Endlich können wir dem Tumult, ausgerüstet mit neuen Wegbeschreibungen, entkommen - ich als große Chinaskeptikerin bin bislang sehr angetan von der Hilfsbereitschaft der Chinesen! Leider kommen wir auch mit den neu gezeichneten Routen nicht zurande, nach einem weiteren langen Fußmarsch geben wir auf - inzwischen ist es schon dunkel, es ist weit nach 20 Uhr und wir haben alle Hunger. Titus ist erstaunlich friedlich, aber nun reicht es. Also kehren wir kurzerhand ins nächstbeste Lokal ein, dieses ist ein Hot-Pot-Restaurant, das ist die chinesische Variante von Fondue.
Mit ein paar überforderten Kellner schaffen wir es, die Bestellung aufzugeben. Zuerst muss nämlich mal ausgewählt werden, wie die Brühe im Hot Pot beschaffen sein soll (in unserem Fall: not spicy!), dann gilt es, die Zutaten auszuwählen, die dann später darin gegart werden sollen. Wir bestellen Spinat, Bambussprossen, Kartoffeln, Tofu und Chinakohl. Zu guter Letzt suchen wir noch die Beilagen, Reis und Nudeln, aus, und bestellen die Getränke. Puh, das war anstrengend. Schnell steht der große, brodelnde Topf mit der Brühe auf dem Tisch, darin schwimmen diverse Gewürze (Ingwer, Kräuter etc.), und wir garen darin begeistert unsere Zutaten. Titus hält sich eher an den Reis, ein bisschen Spinat isst er auch, ebenso Kartoffeln. Als er satt ist, spaziert er an der Hand von den schon lauernden Kellnerinnen auf und ab, während wir fertigessen.
 
Wir sind alle fix und fertig und verschwitzt, aber nun immerhin satt, als wir uns auf den Heimweg machen, den wir mit der U-Bahn antreten.
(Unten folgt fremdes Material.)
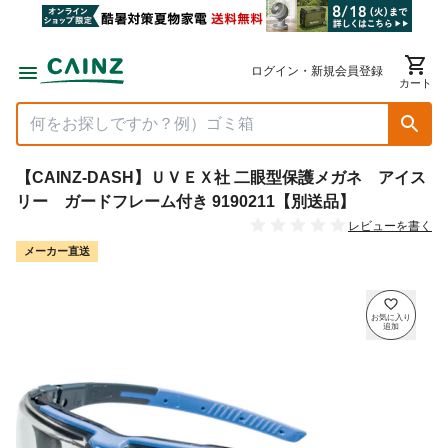
ログイン・新規会員登録
カート
【CAINZ-DASH】ＵＶＥＸ社 二眼型保護メガネ アイス
リー ガードフレーム付き 9190211【別送品】
レビューを書く
メーカー直送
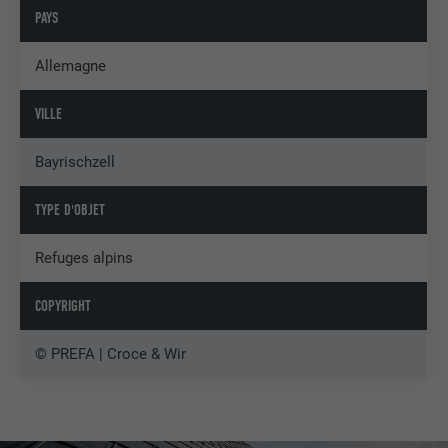
PAYS
Allemagne
VILLE
Bayrischzell
TYPE D'OBJET
Refuges alpins
COPYRIGHT
©️ PREFA | Croce & Wir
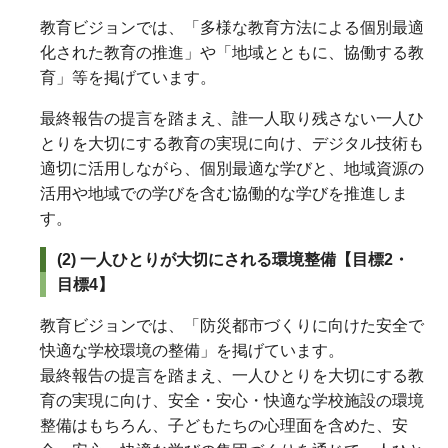
教育ビジョンでは、「多様な教育方法による個別最適
化された教育の推進」や「地域とともに、協働する教
育」等を掲げています。
最終報告の提言を踏まえ、誰一人取り残さない一人ひ
とりを大切にする教育の実現に向け、デジタル技術も
適切に活用しながら、個別最適な学びと、地域資源の
活用や地域での学びを含む協働的な学びを推進しま
す。
(2)
一人ひとりが大切にされる環境整備【目標2・
目標4】
教育ビジョンでは、「防災都市づくりに向けた安全で
快適な学校環境の整備」を掲げています。
最終報告の提言を踏まえ、一人ひとりを大切にする教
育の実現に向け、安全・安心・快適な学校施設の環境
整備はもちろん、子どもたちの心理面を含めた、安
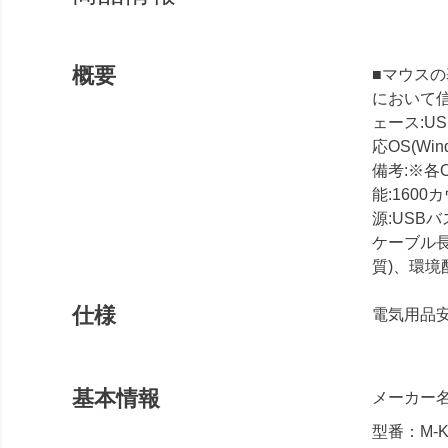
概要
■マウス
において信
ェース:US
応OS(Wind
備考:※
能:160
源:USBバ
ケーブル長:
質)、環境配
仕様
電気用品安
基本情報
メーカー名
型番：M-K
Schnell haben wir das System durchschaut, auch der Kauf der Fahrkarten klappt, und wir stehen in der herrlich klimatisierten, hochmodernen Metro. Titus unterhält alle Fahrgäste mit wilden Kletterspielen, er ist sichtlich aufgekratzt und übermüdet - wegen unserer stundenlangen Herumirrerei ist es schon bald halb elf. Zweimal müssen wir umsteigen, bis wir endlich in "Xisi", unserer Station in der Nähe des Hotels, ankommen. Zwar gibt es auch hier immerhin fast überall Rolltreppen, doch die Strecken, die beim Umsteigen bewältigt werden müssen, sind einfach irre lang. Dafür kommen die Züge auch alle 2-3 Minuten.
Um 23 Uhr können wir Titus also endlich ins Bett stecken, er ist sichtlich erledigt und schläft schnell in der Mitte unseres großen Kingsizebettes ein, und wir leisten ihm dabei Gesellschaft.